Advertisement
Menu
/ Pioti / Real Madrid.pl

La lucha por La Liga sigue

Podsumowanie 30. kolejki Primera División

Kolejna runda La Liga przyniosła zwycięstwa wszystkich najbardziej liczących się drużyn. Jedynie Mallorca zremisowała, ale można było się tego spodziewać, gdyż wyspiarze średnio radzą sobie na wyjazdach. Kolejne zwycięstwa odnotowały Real Madryt i FC Barcelona. Walka o mistrzostwo może się zatem rozstrzygnąć w następny weekend, podczas Gran Derbi.
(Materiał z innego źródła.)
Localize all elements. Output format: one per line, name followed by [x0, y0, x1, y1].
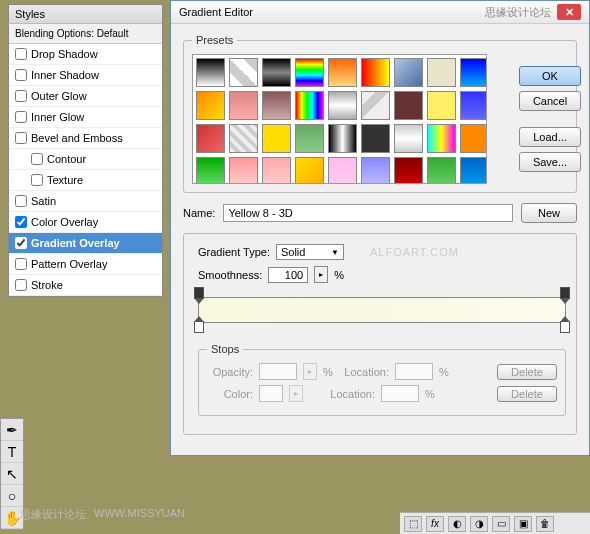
gradient-bar-area[interactable] — [198, 297, 566, 323]
preset-swatch[interactable] — [427, 157, 456, 184]
style-item-outer-glow[interactable]: Outer Glow — [9, 86, 162, 107]
style-checkbox[interactable] — [15, 258, 27, 270]
preset-swatch[interactable] — [295, 91, 324, 120]
preset-swatch[interactable] — [262, 124, 291, 153]
style-checkbox[interactable] — [15, 279, 27, 291]
style-item-drop-shadow[interactable]: Drop Shadow — [9, 44, 162, 65]
style-item-contour[interactable]: Contour — [9, 149, 162, 170]
style-item-bevel-and-emboss[interactable]: Bevel and Emboss — [9, 128, 162, 149]
gradient-editor-titlebar[interactable]: Gradient Editor 思缘设计论坛 ✕ — [171, 1, 589, 24]
style-item-color-overlay[interactable]: Color Overlay — [9, 212, 162, 233]
smoothness-input[interactable]: 100 — [268, 267, 308, 283]
style-checkbox[interactable] — [15, 90, 27, 102]
style-label: Satin — [31, 195, 56, 207]
style-checkbox[interactable] — [15, 216, 27, 228]
gradient-settings-fieldset: Gradient Type: Solid ▼ ALFOART.COM Smoot… — [183, 233, 577, 435]
preset-swatch[interactable] — [229, 124, 258, 153]
preset-swatch[interactable] — [229, 58, 258, 87]
preset-swatch[interactable] — [328, 91, 357, 120]
path-tool-icon[interactable]: ↖ — [1, 463, 23, 485]
preset-swatch[interactable] — [196, 124, 225, 153]
preset-swatch[interactable] — [229, 157, 258, 184]
style-item-gradient-overlay[interactable]: Gradient Overlay — [9, 233, 162, 254]
opacity-stop-right[interactable] — [560, 287, 570, 299]
preset-swatch[interactable] — [394, 58, 423, 87]
preset-swatch[interactable] — [427, 91, 456, 120]
style-checkbox[interactable] — [15, 69, 27, 81]
type-tool-icon[interactable]: T — [1, 441, 23, 463]
pen-tool-icon[interactable]: ✒ — [1, 419, 23, 441]
styles-panel: Styles Blending Options: Default Drop Sh… — [8, 4, 163, 297]
link-icon[interactable]: ⬚ — [404, 516, 422, 532]
style-label: Drop Shadow — [31, 48, 98, 60]
preset-swatch[interactable] — [196, 157, 225, 184]
preset-swatch[interactable] — [427, 58, 456, 87]
color-stop-left[interactable] — [194, 321, 204, 333]
name-input[interactable] — [223, 204, 513, 222]
style-checkbox[interactable] — [15, 48, 27, 60]
preset-swatch[interactable] — [328, 157, 357, 184]
preset-swatch[interactable] — [295, 124, 324, 153]
preset-swatch[interactable] — [229, 91, 258, 120]
close-icon[interactable]: ✕ — [557, 4, 581, 20]
preset-swatch[interactable] — [295, 58, 324, 87]
load-button[interactable]: Load... — [519, 127, 581, 147]
preset-swatch[interactable] — [460, 124, 487, 153]
presets-grid[interactable] — [192, 54, 487, 184]
color-swatch — [259, 385, 283, 402]
location-label-1: Location: — [343, 366, 389, 378]
folder-icon[interactable]: ▭ — [492, 516, 510, 532]
preset-swatch[interactable] — [394, 124, 423, 153]
preset-swatch[interactable] — [196, 91, 225, 120]
ok-button[interactable]: OK — [519, 66, 581, 86]
style-checkbox[interactable] — [15, 237, 27, 249]
preset-swatch[interactable] — [262, 157, 291, 184]
adjust-icon[interactable]: ◑ — [470, 516, 488, 532]
shape-tool-icon[interactable]: ○ — [1, 485, 23, 507]
preset-swatch[interactable] — [361, 91, 390, 120]
preset-swatch[interactable] — [295, 157, 324, 184]
gradient-bar[interactable] — [198, 297, 566, 323]
gradient-type-select[interactable]: Solid ▼ — [276, 244, 344, 260]
preset-swatch[interactable] — [262, 58, 291, 87]
style-item-inner-glow[interactable]: Inner Glow — [9, 107, 162, 128]
color-stop-right[interactable] — [560, 321, 570, 333]
presets-legend: Presets — [192, 34, 237, 46]
trash-icon[interactable]: 🗑 — [536, 516, 554, 532]
style-checkbox[interactable] — [31, 153, 43, 165]
preset-swatch[interactable] — [328, 124, 357, 153]
preset-swatch[interactable] — [262, 91, 291, 120]
preset-swatch[interactable] — [460, 157, 487, 184]
new-button[interactable]: New — [521, 203, 577, 223]
preset-swatch[interactable] — [427, 124, 456, 153]
new-layer-icon[interactable]: ▣ — [514, 516, 532, 532]
style-item-stroke[interactable]: Stroke — [9, 275, 162, 296]
smoothness-stepper[interactable]: ▸ — [314, 266, 328, 283]
style-item-inner-shadow[interactable]: Inner Shadow — [9, 65, 162, 86]
preset-swatch[interactable] — [460, 91, 487, 120]
style-item-texture[interactable]: Texture — [9, 170, 162, 191]
preset-swatch[interactable] — [361, 124, 390, 153]
preset-swatch[interactable] — [361, 58, 390, 87]
chevron-down-icon: ▼ — [331, 248, 339, 257]
preset-swatch[interactable] — [394, 91, 423, 120]
blending-options-header[interactable]: Blending Options: Default — [9, 24, 162, 44]
preset-swatch[interactable] — [328, 58, 357, 87]
cancel-button[interactable]: Cancel — [519, 91, 581, 111]
style-label: Pattern Overlay — [31, 258, 107, 270]
style-checkbox[interactable] — [15, 111, 27, 123]
style-checkbox[interactable] — [15, 195, 27, 207]
style-checkbox[interactable] — [15, 132, 27, 144]
save-button[interactable]: Save... — [519, 152, 581, 172]
preset-swatch[interactable] — [196, 58, 225, 87]
preset-swatch[interactable] — [460, 58, 487, 87]
preset-swatch[interactable] — [394, 157, 423, 184]
style-item-pattern-overlay[interactable]: Pattern Overlay — [9, 254, 162, 275]
mask-icon[interactable]: ◐ — [448, 516, 466, 532]
style-item-satin[interactable]: Satin — [9, 191, 162, 212]
preset-swatch[interactable] — [361, 157, 390, 184]
opacity-stop-left[interactable] — [194, 287, 204, 299]
fx-icon[interactable]: fx — [426, 516, 444, 532]
style-checkbox[interactable] — [31, 174, 43, 186]
gradient-editor-window: Gradient Editor 思缘设计论坛 ✕ Presets OK Canc… — [170, 0, 590, 456]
Real Saragossa - Málaga CF 2:0 (Ponzio 45', Suazo 75')
Arbiter: Ayza Gámez
Miejsce: La Romareda

Pojedynek dwóch zespołów, które do końca sezonu bić się będą o utrzymanie w najwyższej klasie rozgrywkowej. Przed spotkaniem na La Romareda to goście z Málagi byli wyżej w tabeli - układ ten zmienił się po końcowym gwizdku pana Ayzy Gámeza. Gospodarze byli lepsi od początku do końca, dzięki czemu wskoczyli na piętnastą pozycję, mając siedem punktów przewagi nad osiemnastym zespołem z Teneryfy.

FC Barcelona - Athletic Bilbao 4:1 (Jeffren 26', Bojan 41' i 58', Messi 66' - Susaeta 76')
Arbiter: Mateu Lahoz
Miejsce: Camp Nou

Koncert gry zawodników Blaugrany w meczu z groźnym, ale tylko na własnym terenie Athletikiem Bilbao. Przed najważniejszym ligowym spotkaniem gracze Barcelony urządzili sobie mały trening strzelecki - dwa gola Bojana, jeden Jeffrena i Messiego - po godzinie gry było już po wszystkim.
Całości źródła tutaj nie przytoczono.